### Task prompt:
From the records that follow, copy every line in which "radical" appears.

(Transcribed page contents)
★ ★ ★ ★

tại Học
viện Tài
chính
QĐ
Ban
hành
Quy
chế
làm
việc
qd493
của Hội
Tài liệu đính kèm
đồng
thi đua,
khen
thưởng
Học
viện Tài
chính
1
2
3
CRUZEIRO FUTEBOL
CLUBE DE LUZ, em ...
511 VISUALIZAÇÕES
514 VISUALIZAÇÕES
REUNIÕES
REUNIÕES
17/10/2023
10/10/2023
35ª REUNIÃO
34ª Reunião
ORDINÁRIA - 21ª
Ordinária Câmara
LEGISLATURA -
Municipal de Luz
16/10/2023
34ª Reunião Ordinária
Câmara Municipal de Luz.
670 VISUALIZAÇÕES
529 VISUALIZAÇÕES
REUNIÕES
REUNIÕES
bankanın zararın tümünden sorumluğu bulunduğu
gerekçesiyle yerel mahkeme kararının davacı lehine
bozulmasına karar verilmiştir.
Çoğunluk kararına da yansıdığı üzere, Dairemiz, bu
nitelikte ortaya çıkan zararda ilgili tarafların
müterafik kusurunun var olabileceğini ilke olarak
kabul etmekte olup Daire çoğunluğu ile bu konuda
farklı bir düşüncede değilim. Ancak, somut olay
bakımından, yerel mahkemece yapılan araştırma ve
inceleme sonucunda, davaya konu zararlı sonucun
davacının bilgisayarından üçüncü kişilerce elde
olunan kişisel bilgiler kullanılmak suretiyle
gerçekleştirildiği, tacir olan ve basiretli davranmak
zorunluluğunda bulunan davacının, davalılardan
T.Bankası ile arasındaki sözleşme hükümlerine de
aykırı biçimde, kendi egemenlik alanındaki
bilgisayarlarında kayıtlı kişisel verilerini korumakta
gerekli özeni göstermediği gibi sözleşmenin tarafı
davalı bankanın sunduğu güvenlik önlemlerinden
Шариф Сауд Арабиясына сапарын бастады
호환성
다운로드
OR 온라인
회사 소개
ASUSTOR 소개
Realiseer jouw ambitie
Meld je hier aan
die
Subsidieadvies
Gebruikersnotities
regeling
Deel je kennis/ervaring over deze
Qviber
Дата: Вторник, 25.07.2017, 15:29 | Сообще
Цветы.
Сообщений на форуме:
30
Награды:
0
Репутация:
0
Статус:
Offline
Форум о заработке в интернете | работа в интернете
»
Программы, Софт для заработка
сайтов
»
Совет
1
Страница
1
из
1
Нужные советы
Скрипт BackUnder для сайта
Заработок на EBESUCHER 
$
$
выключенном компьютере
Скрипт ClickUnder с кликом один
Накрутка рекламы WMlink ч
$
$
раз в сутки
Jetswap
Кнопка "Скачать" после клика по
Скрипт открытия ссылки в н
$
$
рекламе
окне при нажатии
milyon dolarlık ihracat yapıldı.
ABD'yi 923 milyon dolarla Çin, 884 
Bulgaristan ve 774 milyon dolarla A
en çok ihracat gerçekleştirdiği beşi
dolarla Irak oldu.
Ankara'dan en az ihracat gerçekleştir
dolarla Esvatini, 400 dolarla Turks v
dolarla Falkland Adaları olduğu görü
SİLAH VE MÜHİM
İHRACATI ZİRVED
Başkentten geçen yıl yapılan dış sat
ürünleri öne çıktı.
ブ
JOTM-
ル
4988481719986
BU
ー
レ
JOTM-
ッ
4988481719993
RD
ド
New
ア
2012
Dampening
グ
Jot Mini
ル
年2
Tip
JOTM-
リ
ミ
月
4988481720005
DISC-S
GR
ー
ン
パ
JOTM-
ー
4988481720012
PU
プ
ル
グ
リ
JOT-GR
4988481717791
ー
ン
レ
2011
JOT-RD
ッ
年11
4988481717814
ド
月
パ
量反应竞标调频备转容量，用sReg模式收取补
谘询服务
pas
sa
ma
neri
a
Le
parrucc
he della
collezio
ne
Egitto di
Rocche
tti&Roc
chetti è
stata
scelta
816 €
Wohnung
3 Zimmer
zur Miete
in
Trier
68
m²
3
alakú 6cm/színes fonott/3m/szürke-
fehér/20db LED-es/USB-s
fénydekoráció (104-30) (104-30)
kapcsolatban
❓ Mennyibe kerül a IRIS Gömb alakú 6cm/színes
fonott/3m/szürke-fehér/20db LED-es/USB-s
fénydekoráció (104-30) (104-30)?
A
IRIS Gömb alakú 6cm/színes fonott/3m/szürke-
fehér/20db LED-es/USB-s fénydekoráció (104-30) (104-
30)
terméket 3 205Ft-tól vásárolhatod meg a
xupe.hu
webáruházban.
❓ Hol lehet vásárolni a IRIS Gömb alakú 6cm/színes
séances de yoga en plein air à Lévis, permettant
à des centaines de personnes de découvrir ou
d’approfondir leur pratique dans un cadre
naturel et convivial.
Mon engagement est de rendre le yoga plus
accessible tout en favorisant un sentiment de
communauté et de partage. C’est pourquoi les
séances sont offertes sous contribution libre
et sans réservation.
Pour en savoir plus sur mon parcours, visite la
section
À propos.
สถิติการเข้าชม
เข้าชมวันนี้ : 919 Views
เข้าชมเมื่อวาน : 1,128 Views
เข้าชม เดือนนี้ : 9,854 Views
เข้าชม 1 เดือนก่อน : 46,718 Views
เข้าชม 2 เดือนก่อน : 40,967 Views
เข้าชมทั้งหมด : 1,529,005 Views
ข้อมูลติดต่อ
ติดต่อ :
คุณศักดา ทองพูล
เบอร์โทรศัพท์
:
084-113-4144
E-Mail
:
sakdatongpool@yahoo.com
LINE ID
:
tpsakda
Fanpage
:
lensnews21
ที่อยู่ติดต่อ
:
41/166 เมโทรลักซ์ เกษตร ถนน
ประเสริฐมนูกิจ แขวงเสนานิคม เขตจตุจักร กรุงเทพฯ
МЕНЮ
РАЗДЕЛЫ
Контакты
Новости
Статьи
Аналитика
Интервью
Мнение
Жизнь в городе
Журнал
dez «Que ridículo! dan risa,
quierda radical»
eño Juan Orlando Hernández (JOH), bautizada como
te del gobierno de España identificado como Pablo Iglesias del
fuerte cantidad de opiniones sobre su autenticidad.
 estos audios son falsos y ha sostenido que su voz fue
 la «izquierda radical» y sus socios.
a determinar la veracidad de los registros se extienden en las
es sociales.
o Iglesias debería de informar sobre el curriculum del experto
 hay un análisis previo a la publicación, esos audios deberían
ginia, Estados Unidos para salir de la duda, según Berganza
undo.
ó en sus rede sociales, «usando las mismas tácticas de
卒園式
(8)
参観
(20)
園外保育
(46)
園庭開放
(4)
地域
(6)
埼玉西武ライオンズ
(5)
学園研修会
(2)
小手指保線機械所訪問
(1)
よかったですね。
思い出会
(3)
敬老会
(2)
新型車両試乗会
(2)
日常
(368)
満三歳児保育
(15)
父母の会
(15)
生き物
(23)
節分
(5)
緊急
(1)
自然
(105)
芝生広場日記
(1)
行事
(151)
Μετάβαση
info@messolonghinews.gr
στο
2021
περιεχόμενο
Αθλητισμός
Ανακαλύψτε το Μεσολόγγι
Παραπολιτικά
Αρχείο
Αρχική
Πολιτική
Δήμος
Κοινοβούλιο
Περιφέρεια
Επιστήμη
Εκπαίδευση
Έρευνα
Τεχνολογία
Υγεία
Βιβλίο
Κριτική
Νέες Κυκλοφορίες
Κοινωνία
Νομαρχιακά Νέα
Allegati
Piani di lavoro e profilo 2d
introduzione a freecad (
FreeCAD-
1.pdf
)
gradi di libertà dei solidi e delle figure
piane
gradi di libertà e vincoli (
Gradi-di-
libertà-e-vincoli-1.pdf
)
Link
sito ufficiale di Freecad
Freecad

★ ★ ★ ★

### Final answer:
quierda radical»
 la «izquierda radical» y sus socios.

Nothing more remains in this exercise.